**Task item**
Print the records below exactly as they appear. Omit all pictures.

..........

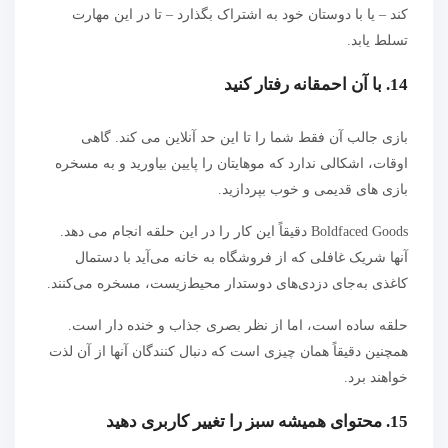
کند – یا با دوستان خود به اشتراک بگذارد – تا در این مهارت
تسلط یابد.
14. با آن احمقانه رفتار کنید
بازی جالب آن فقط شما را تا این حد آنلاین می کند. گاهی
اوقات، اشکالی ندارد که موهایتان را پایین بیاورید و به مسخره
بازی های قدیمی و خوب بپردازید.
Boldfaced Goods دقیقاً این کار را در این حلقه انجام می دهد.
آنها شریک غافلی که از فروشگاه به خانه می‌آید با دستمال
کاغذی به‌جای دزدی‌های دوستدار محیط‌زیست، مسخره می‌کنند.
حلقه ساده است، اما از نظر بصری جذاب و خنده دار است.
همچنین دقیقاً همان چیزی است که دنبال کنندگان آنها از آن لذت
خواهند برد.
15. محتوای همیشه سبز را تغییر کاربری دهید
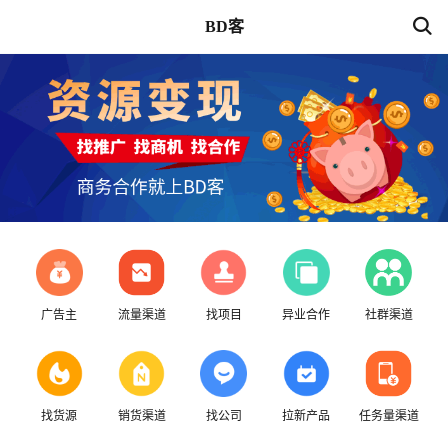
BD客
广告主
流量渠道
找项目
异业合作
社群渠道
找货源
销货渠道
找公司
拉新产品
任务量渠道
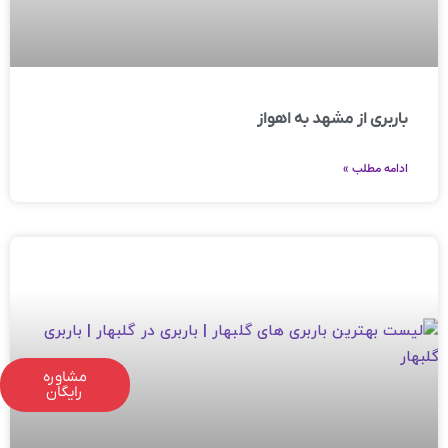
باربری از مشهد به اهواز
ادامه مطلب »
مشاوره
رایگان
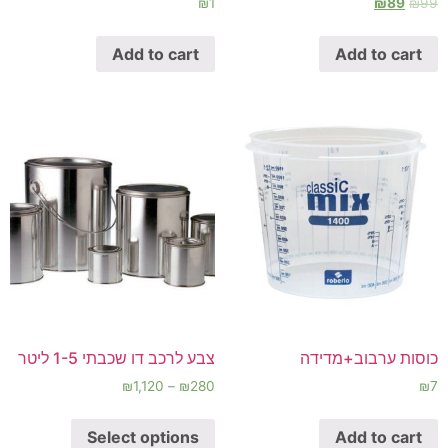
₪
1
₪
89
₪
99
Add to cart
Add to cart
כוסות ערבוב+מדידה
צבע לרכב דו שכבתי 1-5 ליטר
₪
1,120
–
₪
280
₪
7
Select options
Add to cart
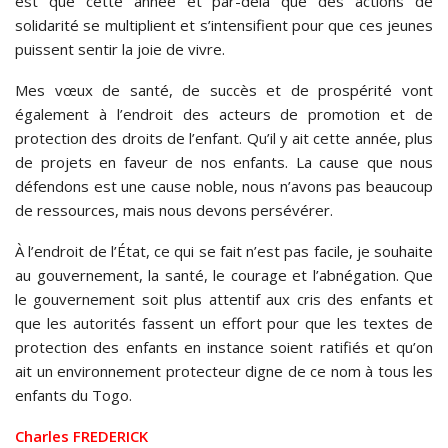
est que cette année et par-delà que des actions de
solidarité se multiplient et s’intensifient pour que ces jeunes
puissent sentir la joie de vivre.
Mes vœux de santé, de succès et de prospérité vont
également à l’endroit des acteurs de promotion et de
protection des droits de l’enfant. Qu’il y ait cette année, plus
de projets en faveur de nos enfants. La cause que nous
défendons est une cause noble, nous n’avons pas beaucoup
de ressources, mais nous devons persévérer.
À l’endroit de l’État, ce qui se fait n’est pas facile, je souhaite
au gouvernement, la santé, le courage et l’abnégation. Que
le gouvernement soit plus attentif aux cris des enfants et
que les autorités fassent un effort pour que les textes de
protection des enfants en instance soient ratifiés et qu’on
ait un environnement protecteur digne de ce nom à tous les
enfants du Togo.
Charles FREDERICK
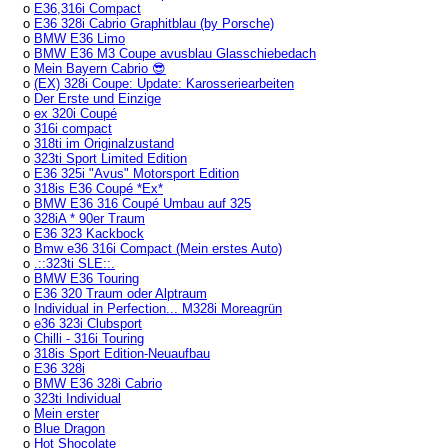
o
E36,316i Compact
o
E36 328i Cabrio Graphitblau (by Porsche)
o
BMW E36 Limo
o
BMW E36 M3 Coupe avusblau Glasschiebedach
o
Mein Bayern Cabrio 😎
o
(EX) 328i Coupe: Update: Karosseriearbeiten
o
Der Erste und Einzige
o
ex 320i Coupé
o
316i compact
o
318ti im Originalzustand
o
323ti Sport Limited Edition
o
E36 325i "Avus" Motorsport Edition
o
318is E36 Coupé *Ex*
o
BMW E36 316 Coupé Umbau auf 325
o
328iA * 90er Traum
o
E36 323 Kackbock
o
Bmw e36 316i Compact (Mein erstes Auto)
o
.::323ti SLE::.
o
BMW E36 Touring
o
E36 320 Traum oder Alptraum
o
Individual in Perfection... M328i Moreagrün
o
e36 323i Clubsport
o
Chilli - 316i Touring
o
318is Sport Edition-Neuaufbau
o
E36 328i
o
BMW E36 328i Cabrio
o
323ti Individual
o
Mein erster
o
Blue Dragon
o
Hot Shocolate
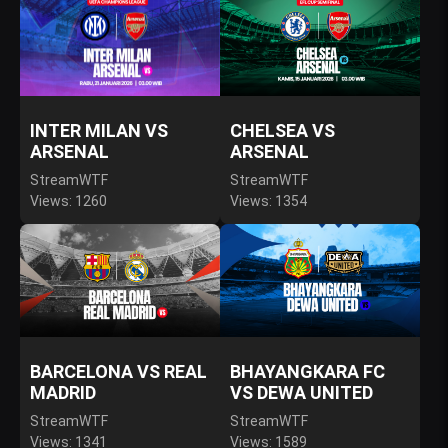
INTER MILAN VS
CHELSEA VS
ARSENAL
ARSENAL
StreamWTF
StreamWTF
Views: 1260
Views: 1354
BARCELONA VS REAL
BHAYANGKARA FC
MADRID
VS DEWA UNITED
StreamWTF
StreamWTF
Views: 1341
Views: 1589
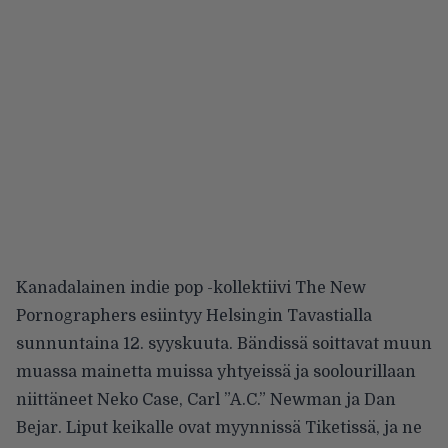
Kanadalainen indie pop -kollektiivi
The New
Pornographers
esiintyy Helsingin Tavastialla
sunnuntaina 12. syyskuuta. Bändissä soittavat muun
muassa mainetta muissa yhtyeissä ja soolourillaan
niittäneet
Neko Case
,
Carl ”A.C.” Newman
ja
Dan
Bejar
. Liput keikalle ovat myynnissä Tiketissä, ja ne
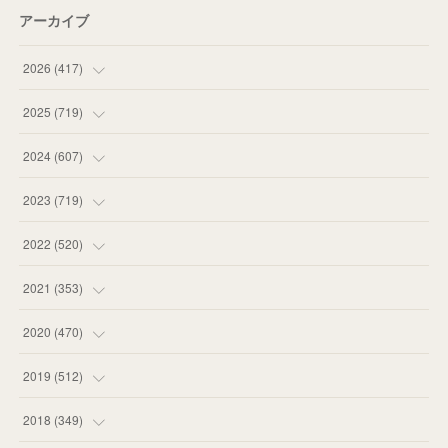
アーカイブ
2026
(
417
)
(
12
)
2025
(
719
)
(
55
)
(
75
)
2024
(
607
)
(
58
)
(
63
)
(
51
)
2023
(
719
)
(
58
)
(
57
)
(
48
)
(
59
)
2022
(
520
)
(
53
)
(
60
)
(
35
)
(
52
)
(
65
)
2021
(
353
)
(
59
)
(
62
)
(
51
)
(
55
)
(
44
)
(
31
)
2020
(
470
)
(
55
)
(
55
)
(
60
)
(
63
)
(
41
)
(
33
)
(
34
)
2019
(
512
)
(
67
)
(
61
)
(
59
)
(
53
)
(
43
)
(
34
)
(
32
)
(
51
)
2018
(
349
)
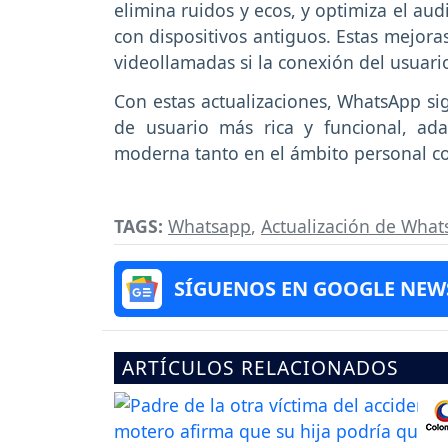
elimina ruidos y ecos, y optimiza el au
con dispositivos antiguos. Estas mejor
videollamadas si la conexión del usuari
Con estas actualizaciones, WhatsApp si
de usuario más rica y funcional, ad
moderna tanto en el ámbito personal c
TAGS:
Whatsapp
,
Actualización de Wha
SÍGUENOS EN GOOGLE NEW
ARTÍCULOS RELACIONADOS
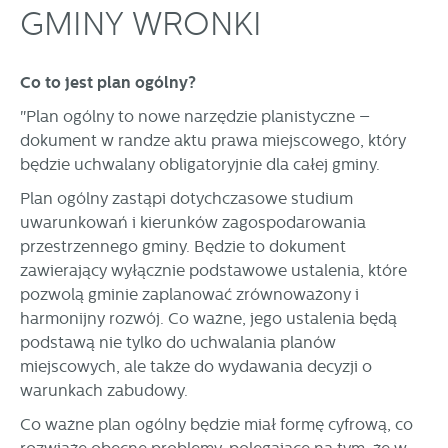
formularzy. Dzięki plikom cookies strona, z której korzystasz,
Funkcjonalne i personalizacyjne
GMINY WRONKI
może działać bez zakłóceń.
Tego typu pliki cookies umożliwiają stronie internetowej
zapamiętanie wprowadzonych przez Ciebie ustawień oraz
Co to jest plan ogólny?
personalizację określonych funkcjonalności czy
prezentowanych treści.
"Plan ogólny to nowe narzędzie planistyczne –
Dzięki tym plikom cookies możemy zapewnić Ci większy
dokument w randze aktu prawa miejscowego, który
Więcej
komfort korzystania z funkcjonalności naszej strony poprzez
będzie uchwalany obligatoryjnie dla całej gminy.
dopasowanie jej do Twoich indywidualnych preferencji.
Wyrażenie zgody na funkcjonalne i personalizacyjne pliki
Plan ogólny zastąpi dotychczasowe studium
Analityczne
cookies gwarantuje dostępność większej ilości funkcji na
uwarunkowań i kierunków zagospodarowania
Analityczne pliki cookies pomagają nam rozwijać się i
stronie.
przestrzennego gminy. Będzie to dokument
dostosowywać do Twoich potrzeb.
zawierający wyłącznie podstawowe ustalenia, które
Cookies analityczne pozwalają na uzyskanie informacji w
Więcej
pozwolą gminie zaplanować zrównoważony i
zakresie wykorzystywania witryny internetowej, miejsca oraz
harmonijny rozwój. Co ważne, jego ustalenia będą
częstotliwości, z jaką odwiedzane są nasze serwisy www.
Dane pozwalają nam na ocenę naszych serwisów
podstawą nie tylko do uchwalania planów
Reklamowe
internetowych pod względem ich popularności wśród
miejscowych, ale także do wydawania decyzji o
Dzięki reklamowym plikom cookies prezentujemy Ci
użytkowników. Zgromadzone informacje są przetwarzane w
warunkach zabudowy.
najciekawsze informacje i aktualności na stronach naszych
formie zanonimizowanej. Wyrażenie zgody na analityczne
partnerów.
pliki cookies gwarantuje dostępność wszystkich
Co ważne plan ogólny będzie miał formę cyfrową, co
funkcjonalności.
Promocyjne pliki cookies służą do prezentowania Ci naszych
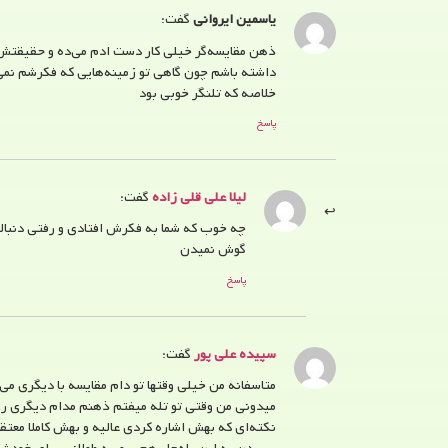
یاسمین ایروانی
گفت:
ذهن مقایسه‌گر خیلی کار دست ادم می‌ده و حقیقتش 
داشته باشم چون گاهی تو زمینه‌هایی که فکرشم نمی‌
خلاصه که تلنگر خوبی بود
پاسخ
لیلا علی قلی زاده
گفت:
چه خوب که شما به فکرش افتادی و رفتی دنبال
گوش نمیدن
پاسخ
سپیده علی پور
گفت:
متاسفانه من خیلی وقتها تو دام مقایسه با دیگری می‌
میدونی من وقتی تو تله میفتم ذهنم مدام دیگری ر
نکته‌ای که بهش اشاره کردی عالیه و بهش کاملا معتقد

..........

**Answer section**
کند – یا با دوستان خود به اشتراک بگذارد – تا در این مهارت
تسلط یابد.
14. با آن احمقانه رفتار کنید
بازی جالب آن فقط شما را تا این حد آنلاین می کند. گاهی
اوقات، اشکالی ندارد که موهایتان را پایین بیاورید و به مسخره
بازی های قدیمی و خوب بپردازید.
Boldfaced Goods دقیقاً این کار را در این حلقه انجام می دهد.
آنها شریک غافلی که از فروشگاه به خانه می‌آید با دستمال
کاغذی به‌جای دزدی‌های دوستدار محیط‌زیست، مسخره می‌کنند.
حلقه ساده است، اما از نظر بصری جذاب و خنده دار است.
همچنین دقیقاً همان چیزی است که دنبال کنندگان آنها از آن لذت
خواهند برد.
15. محتوای همیشه سبز را تغییر کاربری دهید
BD客
广告主
流量渠道
找项目
异业合作
社群渠道
找货源
销货渠道
找公司
拉新产品
任务量渠道
باربری از مشهد به اهواز
ادامه مطلب »
مشاوره
رایگان
₪
1
₪
89
₪
99
Add to cart
Add to cart
כוסות ערבוב+מדידה
צבע לרכב דו שכבתי 1-5 ליטר
₪
1,120
–
₪
280
₪
7
Select options
Add to cart
est que cette année et par-delà que des actions de
solidarité se multiplient et s’intensifient pour que ces jeunes
puissent sentir la joie de vivre.
Mes vœux de santé, de succès et de prospérité vont
également à l’endroit des acteurs de promotion et de
protection des droits de l’enfant. Qu’il y ait cette année, plus
de projets en faveur de nos enfants. La cause que nous
défendons est une cause noble, nous n’avons pas beaucoup
de ressources, mais nous devons persévérer.
À l’endroit de l’État, ce qui se fait n’est pas facile, je souhaite
au gouvernement, la santé, le courage et l’abnégation. Que
le gouvernement soit plus attentif aux cris des enfants et
que les autorités fassent un effort pour que les textes de
protection des enfants en instance soient ratifiés et qu’on
ait un environnement protecteur digne de ce nom à tous les
enfants du Togo.
Charles FREDERICK
o
E36,316i Compact
o
E36 328i Cabrio Graphitblau (by Porsche)
o
BMW E36 Limo
o
BMW E36 M3 Coupe avusblau Glasschiebedach
o
Mein Bayern Cabrio 😎
o
(EX) 328i Coupe: Update: Karosseriearbeiten
o
Der Erste und Einzige
o
ex 320i Coupé
o
316i compact
o
318ti im Originalzustand
o
323ti Sport Limited Edition
o
E36 325i "Avus" Motorsport Edition
o
318is E36 Coupé *Ex*
o
BMW E36 316 Coupé Umbau auf 325
o
328iA * 90er Traum
o
E36 323 Kackbock
o
Bmw e36 316i Compact (Mein erstes Auto)
o
.::323ti SLE::.
o
BMW E36 Touring
o
E36 320 Traum oder Alptraum
o
Individual in Perfection... M328i Moreagrün
o
e36 323i Clubsport
o
Chilli - 316i Touring
o
318is Sport Edition-Neuaufbau
o
E36 328i
o
BMW E36 328i Cabrio
o
323ti Individual
o
Mein erster
o
Blue Dragon
o
Hot Shocolate
INTER MILAN VS
CHELSEA VS
ARSENAL
ARSENAL
StreamWTF
StreamWTF
Views: 1260
Views: 1354
BARCELONA VS REAL
BHAYANGKARA FC
MADRID
VS DEWA UNITED
StreamWTF
StreamWTF
Views: 1341
Views: 1589
Kanadalainen indie pop -kollektiivi
The New
Pornographers
esiintyy Helsingin Tavastialla
sunnuntaina 12. syyskuuta. Bändissä soittavat muun
muassa mainetta muissa yhtyeissä ja soolourillaan
niittäneet
Neko Case
,
Carl ”A.C.” Newman
ja
Dan
Bejar
. Liput keikalle ovat myynnissä Tiketissä, ja ne
アーカイブ
2026
(
417
)
(
12
)
2025
(
719
)
(
55
)
(
75
)
2024
(
607
)
(
58
)
(
63
)
(
51
)
2023
(
719
)
(
58
)
(
57
)
(
48
)
(
59
)
2022
(
520
)
(
53
)
(
60
)
(
35
)
(
52
)
(
65
)
2021
(
353
)
(
59
)
(
62
)
(
51
)
(
55
)
(
44
)
(
31
)
2020
(
470
)
(
55
)
(
55
)
(
60
)
(
63
)
(
41
)
(
33
)
(
34
)
2019
(
512
)
(
67
)
(
61
)
(
59
)
(
53
)
(
43
)
(
34
)
(
32
)
(
51
)
2018
(
349
)
elimina ruidos y ecos, y optimiza el au
con dispositivos antiguos. Estas mejor
videollamadas si la conexión del usuari
Con estas actualizaciones, WhatsApp si
de usuario más rica y funcional, ad
moderna tanto en el ámbito personal c
TAGS:
Whatsapp
,
Actualización de Wha
SÍGUENOS EN GOOGLE NEW
ARTÍCULOS RELACIONADOS
formularzy. Dzięki plikom cookies strona, z której korzystasz,
Funkcjonalne i personalizacyjne
GMINY WRONKI
może działać bez zakłóceń.
Tego typu pliki cookies umożliwiają stronie internetowej
zapamiętanie wprowadzonych przez Ciebie ustawień oraz
Co to jest plan ogólny?
personalizację określonych funkcjonalności czy
prezentowanych treści.
"Plan ogólny to nowe narzędzie planistyczne –
Dzięki tym plikom cookies możemy zapewnić Ci większy
dokument w randze aktu prawa miejscowego, który
Więcej
komfort korzystania z funkcjonalności naszej strony poprzez
będzie uchwalany obligatoryjnie dla całej gminy.
dopasowanie jej do Twoich indywidualnych preferencji.
Wyrażenie zgody na funkcjonalne i personalizacyjne pliki
Plan ogólny zastąpi dotychczasowe studium
Analityczne
cookies gwarantuje dostępność większej ilości funkcji na
uwarunkowań i kierunków zagospodarowania
Analityczne pliki cookies pomagają nam rozwijać się i
stronie.
przestrzennego gminy. Będzie to dokument
dostosowywać do Twoich potrzeb.
zawierający wyłącznie podstawowe ustalenia, które
Cookies analityczne pozwalają na uzyskanie informacji w
Więcej
pozwolą gminie zaplanować zrównoważony i
zakresie wykorzystywania witryny internetowej, miejsca oraz
harmonijny rozwój. Co ważne, jego ustalenia będą
częstotliwości, z jaką odwiedzane są nasze serwisy www.
Dane pozwalają nam na ocenę naszych serwisów
podstawą nie tylko do uchwalania planów
Reklamowe
internetowych pod względem ich popularności wśród
miejscowych, ale także do wydawania decyzji o
Dzięki reklamowym plikom cookies prezentujemy Ci
użytkowników. Zgromadzone informacje są przetwarzane w
warunkach zabudowy.
najciekawsze informacje i aktualności na stronach naszych
formie zanonimizowanej. Wyrażenie zgody na analityczne
partnerów.
pliki cookies gwarantuje dostępność wszystkich
Co ważne plan ogólny będzie miał formę cyfrową, co
funkcjonalności.
Promocyjne pliki cookies służą do prezentowania Ci naszych
یاسمین ایروانی
گفت:
ذهن مقایسه‌گر خیلی کار دست ادم می‌ده و حقیقتش 
داشته باشم چون گاهی تو زمینه‌هایی که فکرشم نمی‌
خلاصه که تلنگر خوبی بود
پاسخ
لیلا علی قلی زاده
گفت:
چه خوب که شما به فکرش افتادی و رفتی دنبال
گوش نمیدن
پاسخ
سپیده علی پور
گفت:
متاسفانه من خیلی وقتها تو دام مقایسه با دیگری می‌
میدونی من وقتی تو تله میفتم ذهنم مدام دیگری ر
نکته‌ای که بهش اشاره کردی عالیه و بهش کاملا معتقد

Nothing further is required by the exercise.